KOH Library and Cultural Center

2300 Sierra Blvd. Sacramento, CA 95825

Tuesday, November 23, 2010

KOH New Arrivals!

Come check out our latest books and DVD's:

Books:

Rhyming Life & Death by Amos Oz
To The End of the Land by David Grossman
The Puzzle King by Betsy Carter
97 Orchard: An Edible History of Five Immigrant Families in One New York Tenement by Jane Ziegelman
A Curable Romantic by Joseph Skibell
Conquering Fear: Living Boldly in an Uncertain World by Harold Kushner
My Mother's Sabbath Days by Chaim Grade
The Measure of His Grief by Lisa Moss
Prisoner of his Mind by Ruth Rapaport
Great House by Nicole Krauss

DVD's:

Waltz With Bashir
Yoo-Hoo, Mrs. Goldberg
O Jerusalem
Among The Righteous: Lost Stories From the Holocaust in Arab Lands

KOH Fiction Book Club Meeting

Please join us on December 14th at 7 PM to discuss "Isaac's Torah", by Angel Wagenstein.

Bulgarian author and screenwriter Wagenstein devotes his powerful novel to an affable Jewish tailor from a small town in Eastern Europe who survives the reigns of Hitler and Stalin. Wagenstein himself escaped from a concentration camp and was saved from execution when Soviets entered Bulgaria. Half a century later, he creates self-effacing narrator Isaac Jacob Blumenfeld, threading Jewish jokes throughout the narrative not only to sweeten the bitter material but also because they encapsulate the humanistic foundation of Isaac's philosophy. Isaac's mesmerizing voice charms through every disaster, and engages and delights the reader without distracting from Wagenstein's profound insights into life's absurdities.

Simone Clay will facilitate the discussion.

After our book discussion, we will be choosing our books for 2011.

Thursday, November 4, 2010

November Book Club Meeting

This month we will meet on November 16th at 7 p.m. Ruth O'Riva will lead our discussion of the book, "A Day of Small Beginnings" by Lisa Rosenbaum.
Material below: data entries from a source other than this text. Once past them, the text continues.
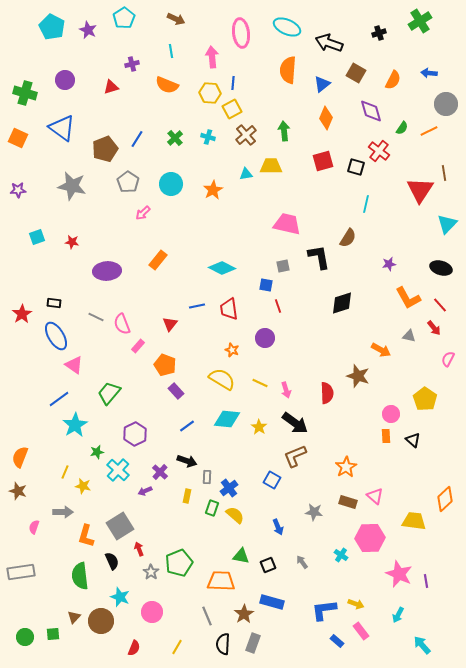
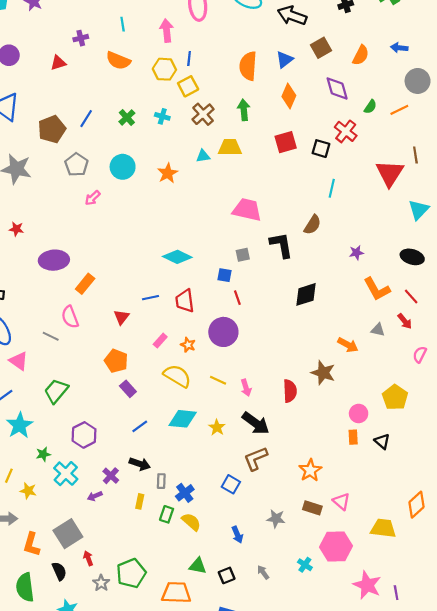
orange semicircle: (288, 70) -> (248, 66), moved
brown square: (356, 73) -> (321, 48), turned 30
orange rectangle: (158, 260) -> (85, 284), moved
gray line: (96, 317) -> (51, 336), moved
purple circle: (265, 338) -> (223, 332), size x1.4
pink rectangle: (138, 346) -> (160, 341), moved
In rural Zokof, Poland, in 1906, young Itzik Leiber protects three small Jewish boys from a beating, resulting in the accidental death of a menacing Polish peasant. Itzik hides in a Jewish cemetery where he unknowingly draws the soul of Friedl Alterman—who died the previous year at 83. Friedl, childless in life, protects Itzik as he flees Zokof for Warsaw, then America. Fast forward 86 years as Itzik's son, Nathan Linden (name change), a scholar of international law, is a guest of the Polish government. He is drawn to his father's hometown (via a still-protective Friedl), and there he comes upon Rafael Bergson, "the last Jew in Zokof," who forces Nathan to confront his ambiguous feelings about religion and begs him to help restore Friedl's spirit through prayer and ritual. But it may be up to Ellen, Nathan's free-spirited choreographer daughter, to come to Poland to liberate Friedl's soul. Friedl's voice retreats after the early chapters, and Rosenbaum handles the shifts in voice, time and place smoothly.

Newcomers always welcome!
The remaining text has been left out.